Would you retype exactly the lines below, from the one containing "Japanese (1141, 64)" through the end of the entries, both ends included, but not the pictures?

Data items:
• • • • • • •

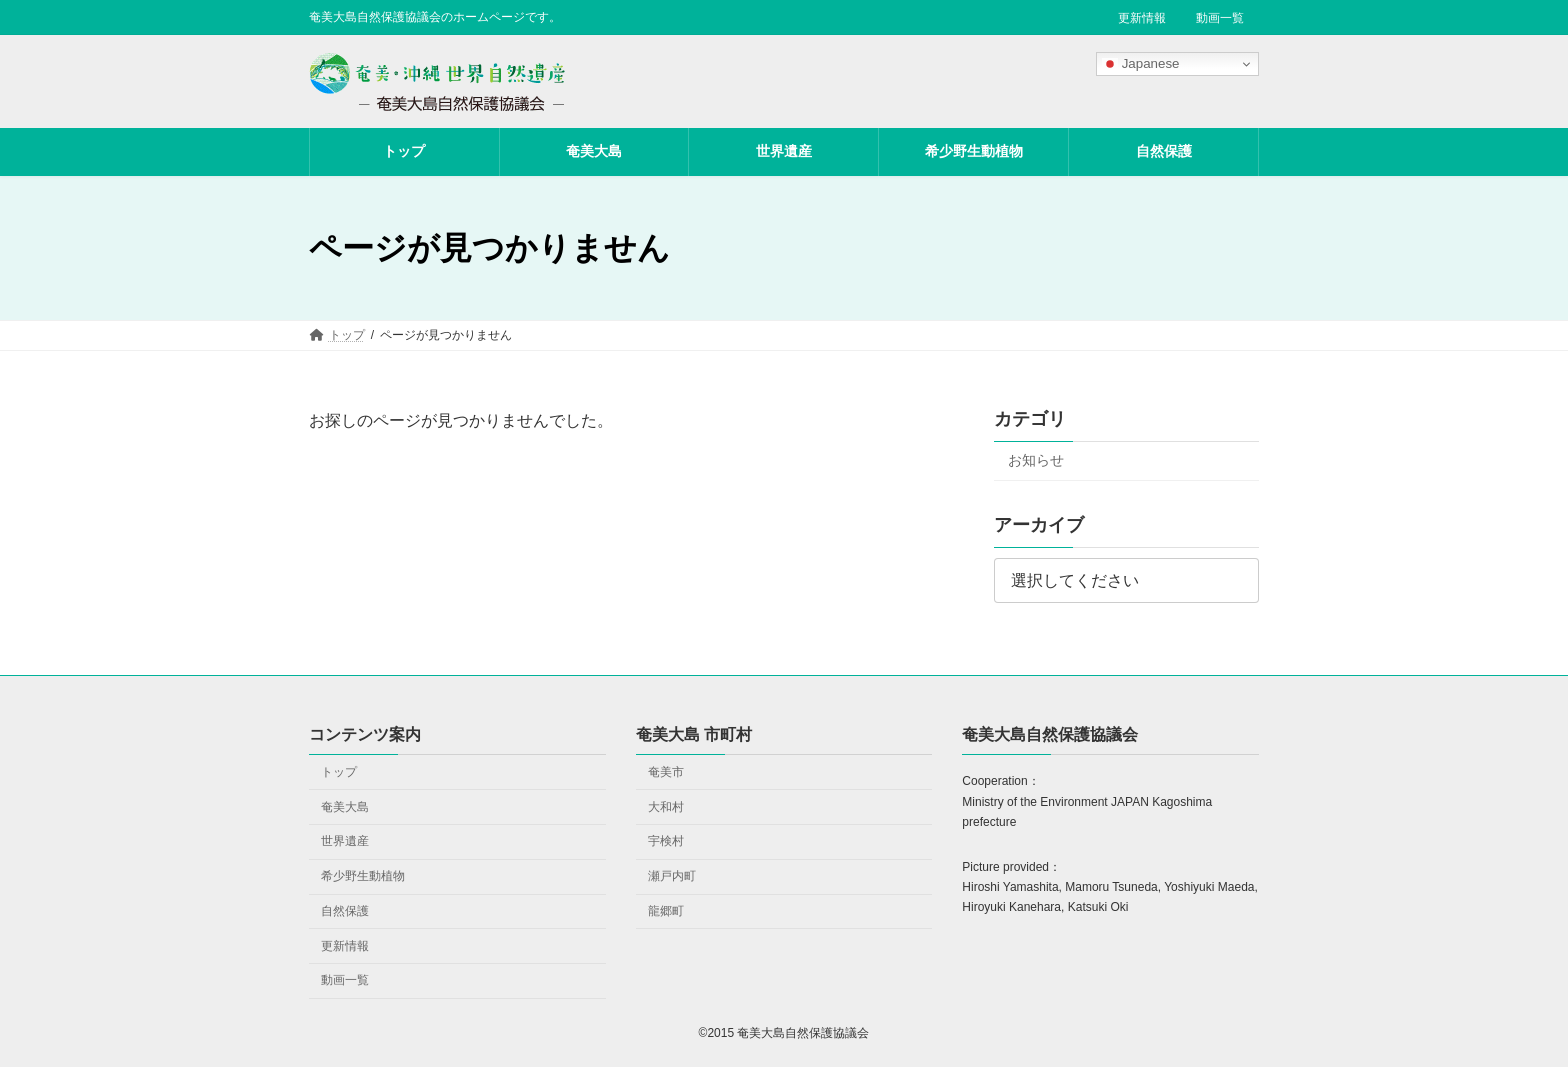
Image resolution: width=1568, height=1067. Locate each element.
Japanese (1141, 64)
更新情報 (1142, 18)
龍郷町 (666, 910)
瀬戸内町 (672, 876)
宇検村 (666, 841)
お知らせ (1036, 460)
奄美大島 (345, 806)
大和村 (666, 806)
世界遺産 (345, 841)
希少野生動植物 (363, 876)
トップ (339, 771)
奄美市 (666, 771)
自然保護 (345, 910)
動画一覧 (1220, 18)
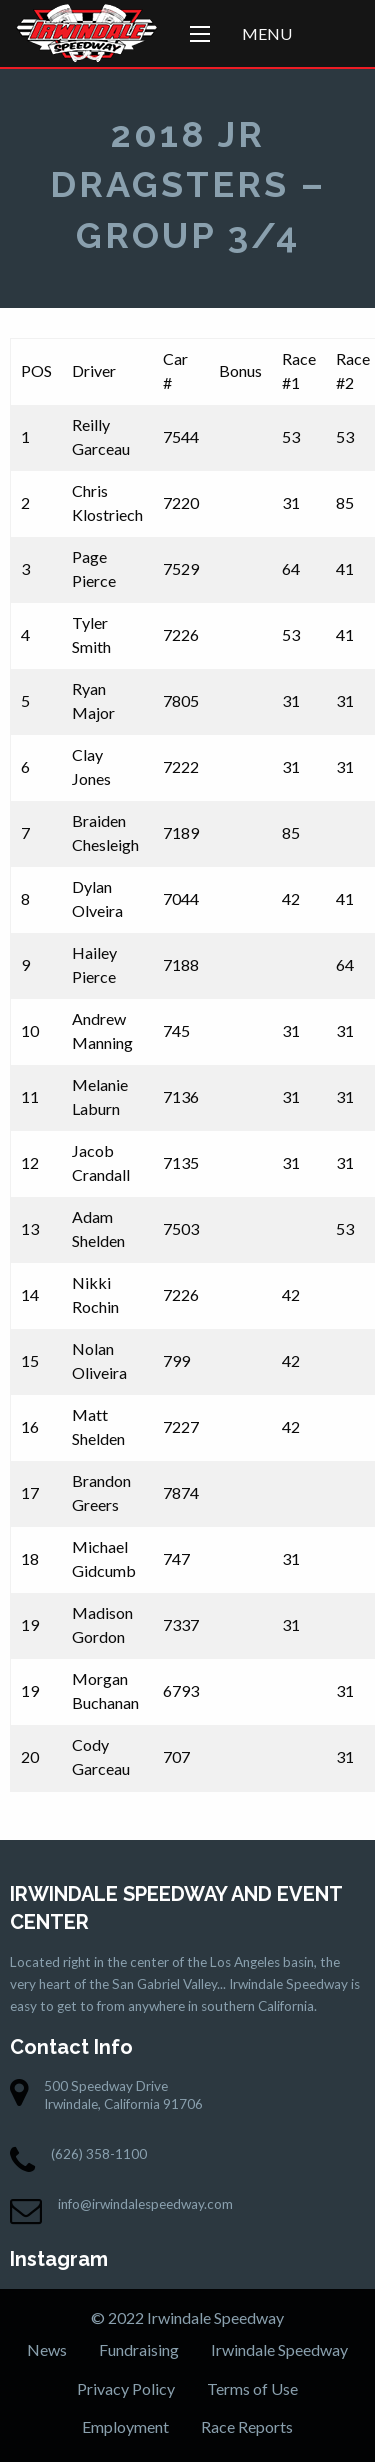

• • • • • • •

▸ Answer to the problem
Japanese (1141, 64)
更新情報 (1142, 18)
龍郷町 (666, 910)
瀬戸内町 (672, 876)
宇検村 (666, 841)
お知らせ (1036, 460)
奄美大島 (345, 806)
大和村 (666, 806)
世界遺産 (345, 841)
希少野生動植物 (363, 876)
トップ (339, 771)
奄美市 (666, 771)
自然保護 (345, 910)
動画一覧 (1220, 18)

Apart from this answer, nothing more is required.